Jewish groups have reacted with heartbreak to the news that 1,700 refugees have drowned in the Mediterranean in recent weeks, recalling how Jews were once in a similar position all over Europe.
So far this year, Italian authorities have rescued 10,000 people from the waters, but over 1,720 refugees have drowned, with 800 dying in one boat. Survivors say passengers died “like rats in a cage”, and experts have predicted that up to 30,000 may perish before the end of the year.
Speaking after the tragedy, Rabbi Pinchas Goldschmidt of the Conference said: “for so many people to perish in such horrific circumstances, whilst seeking the freedoms and liberties we take for granted, has truly shocked us all.
“Many times in the last hundred and fifty years the Jews of Europe have found themselves as refugees and we are grateful for the many governments who have taken our communities in and allowed us to rebuild.”
Goldschmidt called on the European Union to open its doors to the migrants and replicated the kindness shown to Jews, adding: “We speak with experience”.
In 2014, over 3,200 died making the crossings, including Palestinians leaving from Egyptian ports, while in September two men from Gaza were rescued after a boat containing 200 people was rammed by rival people-traffickers on its way to Malta. They were believed to be the sole survivors.
Commentators have asked whether Israel may play a role in the crisis. There is a precedent.

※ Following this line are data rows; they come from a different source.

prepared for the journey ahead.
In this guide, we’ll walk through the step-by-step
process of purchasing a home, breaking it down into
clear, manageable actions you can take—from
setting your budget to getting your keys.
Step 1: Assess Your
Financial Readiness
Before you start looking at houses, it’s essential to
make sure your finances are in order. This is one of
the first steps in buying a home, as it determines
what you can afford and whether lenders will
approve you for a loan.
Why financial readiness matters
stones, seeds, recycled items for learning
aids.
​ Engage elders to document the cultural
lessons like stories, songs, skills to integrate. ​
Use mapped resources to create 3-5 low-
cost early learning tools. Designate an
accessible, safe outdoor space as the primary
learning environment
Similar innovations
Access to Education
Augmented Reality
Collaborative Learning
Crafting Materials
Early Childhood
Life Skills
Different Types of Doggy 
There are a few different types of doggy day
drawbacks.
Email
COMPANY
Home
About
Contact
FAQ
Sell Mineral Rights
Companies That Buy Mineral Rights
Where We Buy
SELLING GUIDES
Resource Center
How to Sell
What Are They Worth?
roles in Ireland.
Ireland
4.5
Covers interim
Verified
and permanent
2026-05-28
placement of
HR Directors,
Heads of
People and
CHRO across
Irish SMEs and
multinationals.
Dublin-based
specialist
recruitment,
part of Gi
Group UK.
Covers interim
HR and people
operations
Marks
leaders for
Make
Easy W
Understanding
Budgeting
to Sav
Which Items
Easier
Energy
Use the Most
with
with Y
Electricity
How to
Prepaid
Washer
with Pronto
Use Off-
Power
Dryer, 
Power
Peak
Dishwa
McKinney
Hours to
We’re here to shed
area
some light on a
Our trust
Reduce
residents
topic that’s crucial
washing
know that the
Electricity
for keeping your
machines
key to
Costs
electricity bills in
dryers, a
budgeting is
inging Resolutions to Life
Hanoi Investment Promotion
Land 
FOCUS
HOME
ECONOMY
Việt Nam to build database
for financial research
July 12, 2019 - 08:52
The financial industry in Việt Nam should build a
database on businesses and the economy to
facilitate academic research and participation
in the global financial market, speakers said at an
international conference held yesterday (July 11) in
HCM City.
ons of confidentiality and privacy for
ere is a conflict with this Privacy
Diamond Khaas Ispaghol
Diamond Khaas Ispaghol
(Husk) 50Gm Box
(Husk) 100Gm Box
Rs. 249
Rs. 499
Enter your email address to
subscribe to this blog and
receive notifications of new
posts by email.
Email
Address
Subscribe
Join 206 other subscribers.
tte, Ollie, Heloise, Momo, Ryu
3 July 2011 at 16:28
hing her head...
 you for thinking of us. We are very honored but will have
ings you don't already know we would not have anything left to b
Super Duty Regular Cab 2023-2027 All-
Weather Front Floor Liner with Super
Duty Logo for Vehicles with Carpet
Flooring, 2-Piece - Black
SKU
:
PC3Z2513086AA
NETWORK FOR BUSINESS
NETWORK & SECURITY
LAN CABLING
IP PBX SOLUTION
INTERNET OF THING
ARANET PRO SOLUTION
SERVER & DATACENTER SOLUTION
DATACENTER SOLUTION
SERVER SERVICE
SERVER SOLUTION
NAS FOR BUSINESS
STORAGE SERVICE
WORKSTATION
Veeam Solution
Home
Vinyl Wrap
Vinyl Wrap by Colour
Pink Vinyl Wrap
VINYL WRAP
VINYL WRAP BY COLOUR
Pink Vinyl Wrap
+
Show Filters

In 1978, with tens of thousands braving dangerous seas to flee communism in Indochina, Israel took in hundreds of refugees, and sent a freighter to the South China Sea for others, only for it to be turned away. This year has seen a surge in the number attempting the perilous journey from north Africa to Europe. Many are economic migrants. Others are fleeing the threat of jihadist groups like ISIS now active across the Mahgreb.